Studies have been conducted to show that cancer mortality is reduced in those who have used NSAIDs before colorectal cancer diagnosis compared to those who have not. This relationship correlates with tumor site, timing of drug use, and distal location of the lesion.
The only agent among NSAIDs with low gastrointestinal risk and no cardiovascular risk is aspirin. The protective effect of aspirin in colorectal cancer has been confirmed by a large number of epidemiological studies published to date.
Aspirin has not been recommended for primary prevention because its optimal effective dose, age of initiation of therapy, and treatment period are controversial.
Clinical trials have shown that aspirin may reduce the risk of adenoma recurrence and the risk of adenoma in patients with a history of colorectal cancer.
It is currently believed that the maximum preventive effect occurs at higher doses (more than 14 tablets per week) and that this occurs with both short-term (≤ 5 years) or long-term use. It has also been suggested that a significant risk reduction requires at least 6-10 years of use, and that the effect is no longer apparent within 4 years of discontinuation.
It has also been suggested that aspirin not only prevents colorectal cancer but also reduces cancer mortality. In terms of reducing cancer mortality, 75-100 mg daily and 300-1200 mg daily were comparable for those on the drug for less than 5 years; at 20-year follow-up, the effective tumor types were mainly esophageal, colorectal, and lung cancers, with histology limited to adenocarcinoma.
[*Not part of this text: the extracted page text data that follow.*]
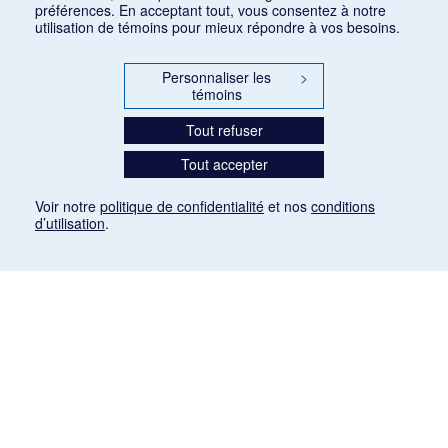
préférences. En acceptant tout, vous consentez à notre
utilisation de témoins pour mieux répondre à vos besoins.
Personnaliser les
>
témoins
Tout refuser
Tout accepter
Voir notre
politique de confidentialité
et nos
conditions
d’utilisation
.
Mention légale
Les articles de presse reproduits dans la banque de données sont libres de droits. Leur
diffusion dans la banque de données est non commerciale et respecte les critères
d'utilisation équitable aux fins de recherche ainsi qu'établie par la Loi sur le droit d'auteur
du Canada (L.R.C. (1985), ch. C-42:
http://laws-lois.justice.gc.ca/fra/lois/C-42/page-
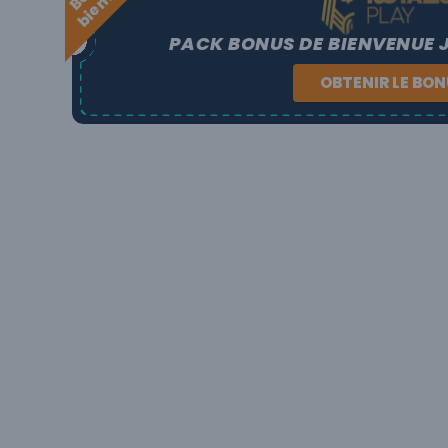
PACK BONUS DE BIENVENUE 
OBTENIR LE BO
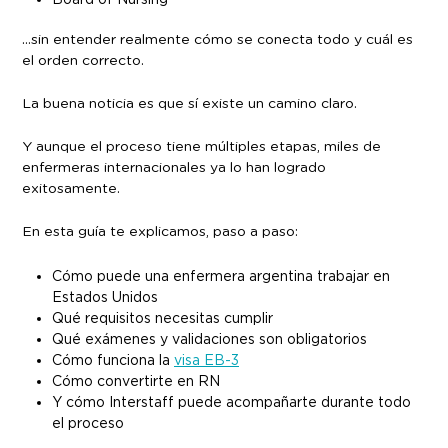
…sin entender realmente cómo se conecta todo y cuál es
el orden correcto.
La buena noticia es que sí existe un camino claro.
Y aunque el proceso tiene múltiples etapas, miles de
enfermeras internacionales ya lo han logrado
exitosamente.
En esta guía te explicamos, paso a paso:
Cómo puede una enfermera argentina trabajar en
Estados Unidos
Qué requisitos necesitas cumplir
Qué exámenes y validaciones son obligatorios
Cómo funciona la
visa EB-3
Cómo convertirte en RN
Y cómo Interstaff puede acompañarte durante todo
el proceso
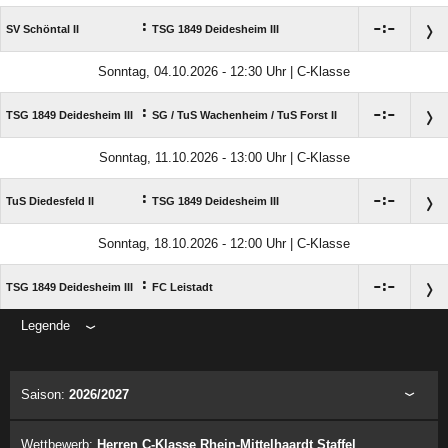
:

:

SV Schöntal II
TSG 1849 Deidesheim III
Sonntag, 04.10.2026 - 12:30 Uhr | C-Klasse
:

:

TSG 1849 Deidesheim III
SG /​ TuS Wachenheim /​ TuS Forst II
Sonntag, 11.10.2026 - 13:00 Uhr | C-Klasse
:

:

TuS Diedesfeld II
TSG 1849 Deidesheim III
Sonntag, 18.10.2026 - 12:00 Uhr | C-Klasse
:

:

TSG 1849 Deidesheim III
FC Leistadt
Legende
ANZEIGE
Saison:
2026/2027
Wettbewerb:
Herren C-Klasse Rhein-Mittelhaardt Staffel West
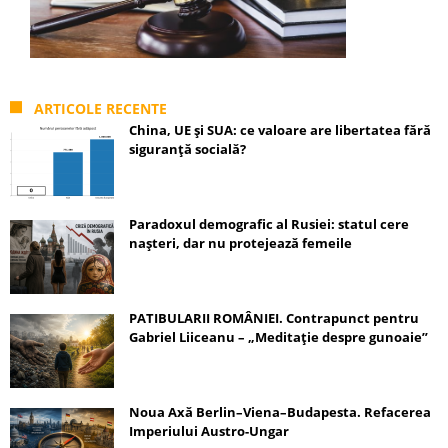
ARTICOLE RECENTE
China, UE și SUA: ce valoare are libertatea fără
siguranță socială?
Paradoxul demografic al Rusiei: statul cere
nașteri, dar nu protejează femeile
PATIBULARII ROMÂNIEI. Contrapunct pentru
Gabriel Liiceanu – „Meditație despre gunoaie”
Noua Axă Berlin–Viena–Budapesta. Refacerea
Imperiului Austro-Ungar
Three major unanswered questions
A 2012 study also found that aspirin application was also associated with a 30%-40% reduction in the risk of distant metastases from cancer, and that ASA-controlled agents that selectively inhibited platelet COX-1 had a chemopreventive effect at long-term follow-up, suggesting that the effect of aspirin on metastases may be platelet-mediated.
The topic of aspirin for the prevention and treatment of colorectal cancer has received much attention, yet 3 questions remain to be addressed: What is the optimal dose and timing of dosing? Who are the beneficiary groups? How effective is aspirin in combination with other chemotherapeutic agents and currently used screening methods (e.g., colonoscopy)?
In this regard, studies have evaluated the efficacy of aspirin in combination with colonoscopy, depending on the magnitude of the reduction in risk of colorectal cancer with aspirin and the population’s compliance with screening. On the other hand, the simultaneous application of calcium with aspirin may reduce the risk of progressive colorectal neoplastic polyps.
The search for biomarkers to help identify and screen populations that may have aspirin prophylaxis benefit is also on the agenda.
The use of conventional NSAIDs and cibotropic agents is associated with a reduced risk of colorectal cancer and colonic adenoma, but the associated increase in cardiovascular events and gastrointestinal toxicity offset their benefit, and the net benefit/risk balance prevents their use in the general population. The current promising agent for chemoprevention is low-dose aspirin.